The website goes on to state that librarians, publishers, and all stakeholders “need to work together to achieve our shared mission – the safety and security of personal data.” This statement is almost laughably ironic. Both Elsevier and Springer Nature have had data breaches of their users information in the past. Additionally, Elsevier’s privacy policy includes a broad list of instances in which Elsevier will deliberately share a user’s personal information, including with sponsors, partners, and other entities that want to send users marketing material. Elsevier will also share users’ personal information to “detect, investigate and help prevent security, fraud or technical issues” and to “protect the rights, property or safety of Elsevier, [its] users, employees, or others.” Also, as briefly discussed in this New York Times article, publishers like Thomson Reuters and LexisNexis (which is part of the same company that Elsevier is part of) share their users’ data in murky ways with enforcement arms of the US government, including Immigration and Customs Enforcement.

After looking at the home page, I clicked on the For Librarians tab. The Librarians page notes that librarians are known to protect patron privacy and to seek out high quality information for patron use. There are some interesting word choices and phrases on the Librarians page. For one, the text states that publishers and librarians “benefit from working together to share intelligence.” I also find this ironic, seeing as how contracts with publishers for information access are notorious for being confusing and opaque. The Librarians page also clarifies that SNSI is focused on protecting “legitimate” access to scholarly content. I take this to mean that SNSI will protect publishers and their ability to put their content behind a paywall. I don’t think a paywall is necessarily a bad thing. Content creators should be able to live off of their content creation. Also, it shouldn’t necessarily fall on taxpayers to fund research. Someone has to pay for it, and sometimes it makes sense for the user to make that payment. However, there should be avenues for everyone, regardless of ability to pay, to access scholarly content.

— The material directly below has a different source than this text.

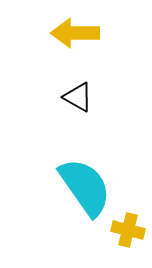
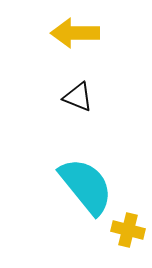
black triangle: rotated 8 degrees counterclockwise
cyan semicircle: moved 1 px right, 1 px up; rotated 4 degrees counterclockwise
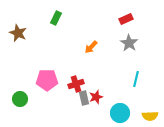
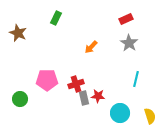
red star: moved 2 px right, 1 px up; rotated 24 degrees clockwise
yellow semicircle: rotated 105 degrees counterclockwise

The Librarians page concludes with a graphic showing an SNSI gear in the middle of 5 “topics:” Educate, Support, Join, Follow, and Spread the Word. I’ll note some interesting things from that graphic. In the Educate section, the graphic encourages people to read up on the topic at The Scholarly Kitchen, which is a .org and is not behind a paywall. Seemingly, SNSI wants people to be able to access information for free, unless it is information that their member publishers hold the rights to. Also in the Educate section, the graphic mentions a partnership with OCLC to block “illegal” access to licensed content. The Support section seems to be about publishers supporting libraries’ good-faith efforts and vice versa. In the Spread the Word section, the graphic mentioned how cyber security is tied to user privacy and that library systems routinely store tremendous amounts of user data. This is an accurate statement, especially in the academic library realm. However, my first thought is that instead of organizing and paying for cyber security, why couldn’t a library store less data? Is the data being stored truly necessary? Is it worth the trouble? Is it being used for control? These questions can help administrators determine if keeping data makes sense in context. Looking at the graphic as a whole, almost a quarter of the talking points in the graphic specifically mention Sci-Hub and how to neutralize it, including treating Sci-Hub “as a persistent threat to your institutional network security.”

I didn’t have a chance to document every aspect of SNSI’s website in this blog post, but what I did see is not necessarily promising. It seems like an effort to fix symptoms of a problem that only really exists for publishers. Additionally, these “symptoms” might be inevitable consequences of an open access world.